Joshua was still looking distant and blinking, and CT wondered what he was thinking. What about Church's problem had intrigued him?
She spoke to fill the silence. "I don't like any of it. I want to get out of here. Can you get me off this ship?"
She hadn't realized she was going to propose that so soon. The idea sank into her, painful, and she realized that she had decided some time ago and even hidden it from herself. Dropped the ball again.
Joshua nodded immediately, though, but the woman spoke, not unkindly. "What exactly will you be bringing with you?"
"All the data I have."
"When can you leave?"
CT thought about it. She wasn't ready yet. She had the data but she didn't understand it - and she didn't want to leave. She just couldn't picture it. She made herself meet Joshua's eyes, fidgeting with her hands below the screen's field of vision. "I...need to stay a little longer. I'll send you what I can."
"It'll take time for us to plan how to make the transfer anyway," Joshua said, seemingly stealing the conversation away from the antagonistic woman. "You don't have a ship?"
"Not a private fighter. "
"Maybe we can get your team to come to us. Plant a diversion."
"The director likes to investigate things. Plant some of that alien technology, or something that looks like it."
The woman nodded. "That could work."
"But be careful," CT said. I've got at least two people on my trail."
She thought about Maine stomping around the corner. He was in medbay now, undergoing lengthy repairs to his throat. Everyone had gone to visit him. She hadn't yet. The medbay looked too much like a torture chamber, reminded her too much of the doctors or whatever it was that tended Texas, that she had had to sneak past. She said, "Yes."

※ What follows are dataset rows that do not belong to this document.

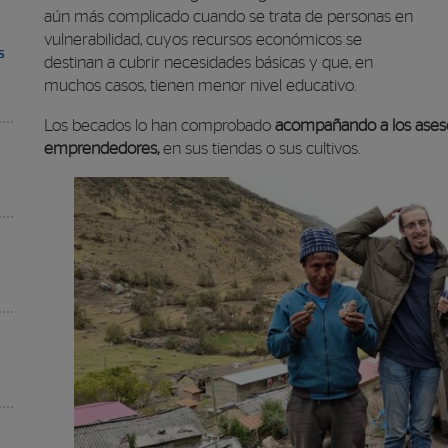
aún más complicado cuando se trata de personas en
vulnerabilidad, cuyos recursos económicos se
s
destinan a cubrir necesidades básicas y que, en
muchos casos, tienen menor nivel educativo.
Los becados lo han comprobado
acompañando a los asesor
emprendedores,
en sus tiendas o sus cultivos.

"Okay. Take your time," Joshua said.
"Or don't," said the woman.
"What's your name?" CT asked.
"It doesn't matter to you yet," the woman said. She stood up and put a thin but not delicate hand on Joshua's shoulder. "Don't take too long...sir," she said. "Keep an eye on the channel."
"I know," Joshua said.
After the woman left CT felt suddenly very alone with him. "I should go," she said. "Keep an eye on...channels."
"No, she -" he almost reached forward. "She's just worried. You don't have to go."
"I'm not sure what else we have to talk about. I'm doing my job. I'll contact you when I'm ready to be extracted."
"I like to get to know the people I'm working with. Her name's Katie, by the way."
"She didn't want you to tell me that."
She was left with nothing to say and felt like disclosure had suddenly become required: he was conversational and she didn't understand that. "I'm going to go. I'll call you later."
She had her finger over the button when his mouth turned down. She waited a moment in silence and realized that she had been tapping her fingers on her leg for a while now, a nervous beat that she didn't stop. When Joshua didn't reply she broke the signal off, leaving her staring at a frozen image of his face. She switched the screen off.